**Action item:**
All of the data below should be repeated exactly. Pictures should not be included.

<<<<

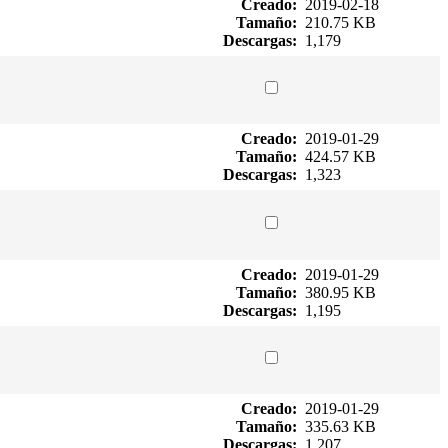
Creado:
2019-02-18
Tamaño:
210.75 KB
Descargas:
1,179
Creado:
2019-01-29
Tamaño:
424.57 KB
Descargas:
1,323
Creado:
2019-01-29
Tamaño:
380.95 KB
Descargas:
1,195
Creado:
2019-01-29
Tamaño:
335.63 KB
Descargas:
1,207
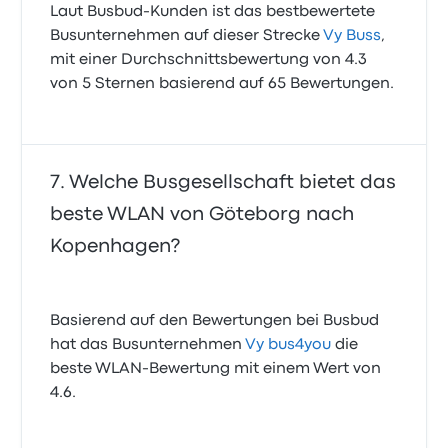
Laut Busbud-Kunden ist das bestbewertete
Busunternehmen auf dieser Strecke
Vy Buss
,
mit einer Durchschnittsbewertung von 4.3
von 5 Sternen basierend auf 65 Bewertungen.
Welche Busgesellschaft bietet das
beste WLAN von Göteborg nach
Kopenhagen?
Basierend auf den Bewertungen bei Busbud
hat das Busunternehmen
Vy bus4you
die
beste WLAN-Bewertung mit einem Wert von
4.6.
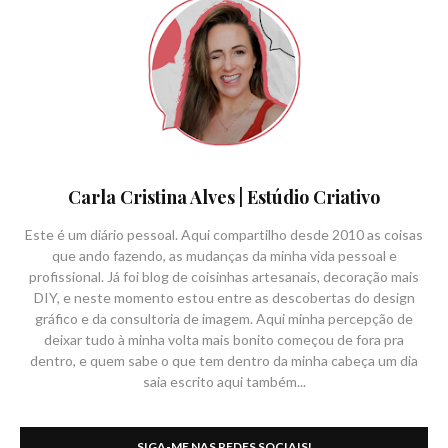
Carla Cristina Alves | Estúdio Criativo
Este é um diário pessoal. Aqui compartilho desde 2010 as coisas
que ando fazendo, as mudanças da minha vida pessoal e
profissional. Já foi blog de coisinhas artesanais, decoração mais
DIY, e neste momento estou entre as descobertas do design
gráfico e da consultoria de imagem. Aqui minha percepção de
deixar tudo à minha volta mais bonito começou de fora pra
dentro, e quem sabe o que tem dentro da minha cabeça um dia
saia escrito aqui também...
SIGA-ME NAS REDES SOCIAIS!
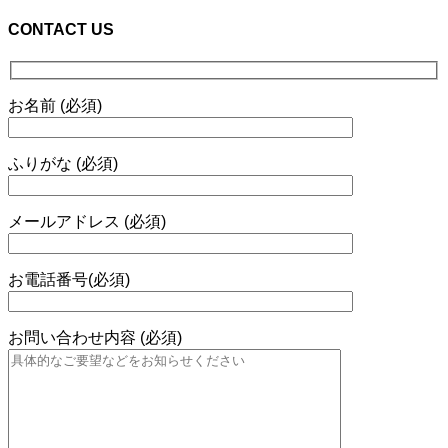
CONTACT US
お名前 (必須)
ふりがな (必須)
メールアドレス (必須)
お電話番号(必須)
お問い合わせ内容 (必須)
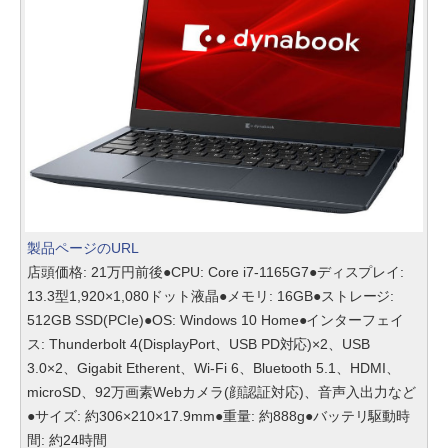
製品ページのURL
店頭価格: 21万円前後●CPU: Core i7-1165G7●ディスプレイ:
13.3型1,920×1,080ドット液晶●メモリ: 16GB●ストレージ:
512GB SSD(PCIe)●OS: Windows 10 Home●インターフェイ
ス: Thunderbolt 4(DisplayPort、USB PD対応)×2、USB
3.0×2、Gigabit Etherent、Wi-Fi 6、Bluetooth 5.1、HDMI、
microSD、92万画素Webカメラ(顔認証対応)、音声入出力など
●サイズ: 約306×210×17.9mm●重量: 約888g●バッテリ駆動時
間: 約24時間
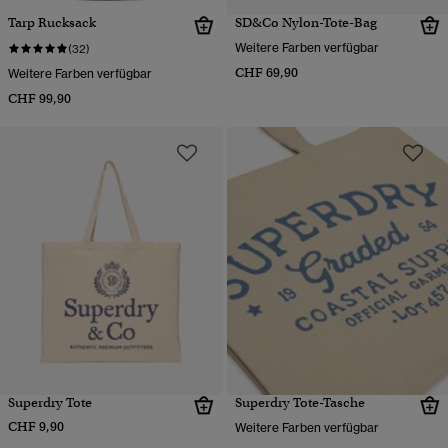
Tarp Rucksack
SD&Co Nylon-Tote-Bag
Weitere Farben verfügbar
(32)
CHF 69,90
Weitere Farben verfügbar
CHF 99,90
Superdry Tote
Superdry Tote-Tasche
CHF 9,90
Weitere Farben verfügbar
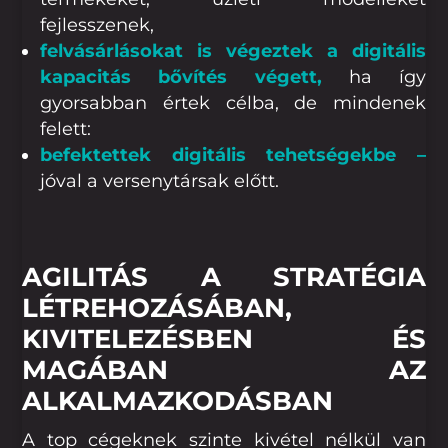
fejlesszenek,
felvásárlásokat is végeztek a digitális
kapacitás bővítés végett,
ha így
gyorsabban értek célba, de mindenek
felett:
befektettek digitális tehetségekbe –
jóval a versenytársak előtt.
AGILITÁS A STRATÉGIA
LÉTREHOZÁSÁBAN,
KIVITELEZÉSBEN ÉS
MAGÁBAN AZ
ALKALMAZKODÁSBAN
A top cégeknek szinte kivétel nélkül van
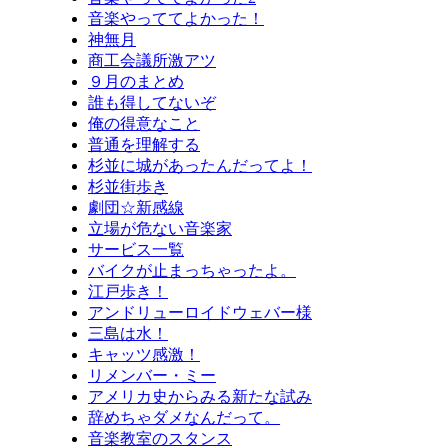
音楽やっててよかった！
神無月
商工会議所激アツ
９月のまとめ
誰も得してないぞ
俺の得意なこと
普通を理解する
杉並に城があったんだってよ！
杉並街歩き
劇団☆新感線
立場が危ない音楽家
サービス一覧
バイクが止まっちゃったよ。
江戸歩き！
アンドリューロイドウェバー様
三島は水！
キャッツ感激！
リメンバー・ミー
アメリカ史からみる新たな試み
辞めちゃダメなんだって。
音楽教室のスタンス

>>>>

**Exercise solution:**
Creado:
2019-02-18
Tamaño:
210.75 KB
Descargas:
1,179
Creado:
2019-01-29
Tamaño:
424.57 KB
Descargas:
1,323
Creado:
2019-01-29
Tamaño:
380.95 KB
Descargas:
1,195
Creado:
2019-01-29
Tamaño:
335.63 KB
Descargas:
1,207
Laut Busbud-Kunden ist das bestbewertete
Busunternehmen auf dieser Strecke
Vy Buss
,
mit einer Durchschnittsbewertung von 4.3
von 5 Sternen basierend auf 65 Bewertungen.
Welche Busgesellschaft bietet das
beste WLAN von Göteborg nach
Kopenhagen?
Basierend auf den Bewertungen bei Busbud
hat das Busunternehmen
Vy bus4you
die
beste WLAN-Bewertung mit einem Wert von
4.6.
Carla Cristina Alves | Estúdio Criativo
Este é um diário pessoal. Aqui compartilho desde 2010 as coisas
que ando fazendo, as mudanças da minha vida pessoal e
profissional. Já foi blog de coisinhas artesanais, decoração mais
DIY, e neste momento estou entre as descobertas do design
gráfico e da consultoria de imagem. Aqui minha percepção de
deixar tudo à minha volta mais bonito começou de fora pra
dentro, e quem sabe o que tem dentro da minha cabeça um dia
saia escrito aqui também...
SIGA-ME NAS REDES SOCIAIS!
CONTACT US
お名前 (必須)
ふりがな (必須)
メールアドレス (必須)
お電話番号(必須)
お問い合わせ内容 (必須)
製品ページのURL
店頭価格: 21万円前後●CPU: Core i7-1165G7●ディスプレイ:
13.3型1,920×1,080ドット液晶●メモリ: 16GB●ストレージ:
512GB SSD(PCIe)●OS: Windows 10 Home●インターフェイ
ス: Thunderbolt 4(DisplayPort、USB PD対応)×2、USB
3.0×2、Gigabit Etherent、Wi-Fi 6、Bluetooth 5.1、HDMI、
microSD、92万画素Webカメラ(顔認証対応)、音声入出力など
●サイズ: 約306×210×17.9mm●重量: 約888g●バッテリ駆動時
間: 約24時間
Tarp Rucksack
SD&Co Nylon-Tote-Bag
Weitere Farben verfügbar
(32)
CHF 69,90
Weitere Farben verfügbar
CHF 99,90
Superdry Tote
Superdry Tote-Tasche
CHF 9,90
Weitere Farben verfügbar
fejlesszenek,
felvásárlásokat is végeztek a digitális
kapacitás bővítés végett,
ha így
gyorsabban értek célba, de mindenek
felett:
befektettek digitális tehetségekbe –
jóval a versenytársak előtt.
AGILITÁS A STRATÉGIA
LÉTREHOZÁSÁBAN,
KIVITELEZÉSBEN ÉS
MAGÁBAN AZ
ALKALMAZKODÁSBAN
A top cégeknek szinte kivétel nélkül van
音楽やっててよかった！
神無月
商工会議所激アツ
９月のまとめ
誰も得してないぞ
俺の得意なこと
普通を理解する
杉並に城があったんだってよ！
杉並街歩き
劇団☆新感線
立場が危ない音楽家
サービス一覧
バイクが止まっちゃったよ。
江戸歩き！
アンドリューロイドウェバー様
三島は水！
キャッツ感激！
リメンバー・ミー
アメリカ史からみる新たな試み
辞めちゃダメなんだって。
音楽教室のスタンス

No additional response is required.